Description
This is a Financial nlp.BertForTokenClassification NER model aimed to extract Job Titles / Roles of people in Companies, and was trained using Resumes, Wikipedia Articles, Financial and Legal documents, annotated in-house.
Predicted Entities
ROLE
How to use
from johnsnowlabs import *
documentAssembler = nlp.DocumentAssembler()\
.setInputCol("text")\
.setOutputCol("document")
tokenizer = nlp.Tokenizer()\
.setInputCols("document")\
.setOutputCol("token")
tokenClassifier = finance.BertForTokenClassification.pretrained("finner_bert_roles", "en", "finance/models")\
.setInputCols("token", "document")\
.setOutputCol("label")\
.setCaseSensitive(True)
ner_converter = nlp.NerConverter()\
.setInputCols(["document","token","label"])\
.setOutputCol("ner_chunk")
pipeline = nlp.Pipeline(stages=[
documentAssembler,
tokenizer,
tokenClassifier,
ner_converter
]
)
import pandas as pd
p_model = pipeline.fit(spark.createDataFrame(pd.DataFrame({'text': ['']})))
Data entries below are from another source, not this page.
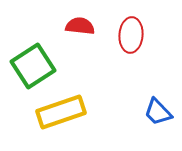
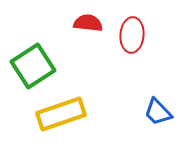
red semicircle: moved 8 px right, 3 px up
red ellipse: moved 1 px right
yellow rectangle: moved 2 px down
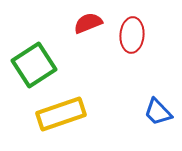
red semicircle: rotated 28 degrees counterclockwise
green square: moved 1 px right, 1 px up
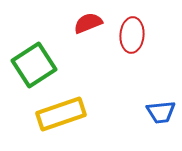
blue trapezoid: moved 3 px right; rotated 52 degrees counterclockwise
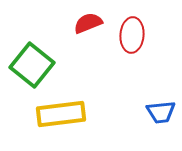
green square: moved 2 px left; rotated 18 degrees counterclockwise
yellow rectangle: rotated 12 degrees clockwise
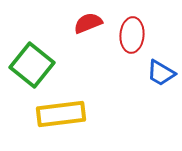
blue trapezoid: moved 39 px up; rotated 36 degrees clockwise
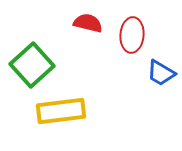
red semicircle: rotated 36 degrees clockwise
green square: rotated 9 degrees clockwise
yellow rectangle: moved 3 px up
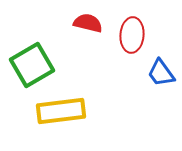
green square: rotated 12 degrees clockwise
blue trapezoid: rotated 24 degrees clockwise
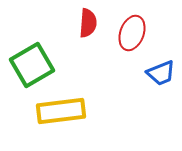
red semicircle: rotated 80 degrees clockwise
red ellipse: moved 2 px up; rotated 16 degrees clockwise
blue trapezoid: rotated 76 degrees counterclockwise
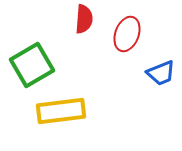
red semicircle: moved 4 px left, 4 px up
red ellipse: moved 5 px left, 1 px down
text = 'Jeffrey Preston Bezos is an American entrepreneur, founder and CEO of Amazon'
res = p_model.transform(spark.createDataFrame([[text]]).toDF("text"))
result_df = res.select(F.explode(F.arrays_zip(res.token.result,res.label.result, res.label.metadata)).alias("cols"))\
.select(F.expr("cols['0']").alias("token"),
F.expr("cols['1']").alias("label"),
F.expr("cols['2']['confidence']").alias("confidence"))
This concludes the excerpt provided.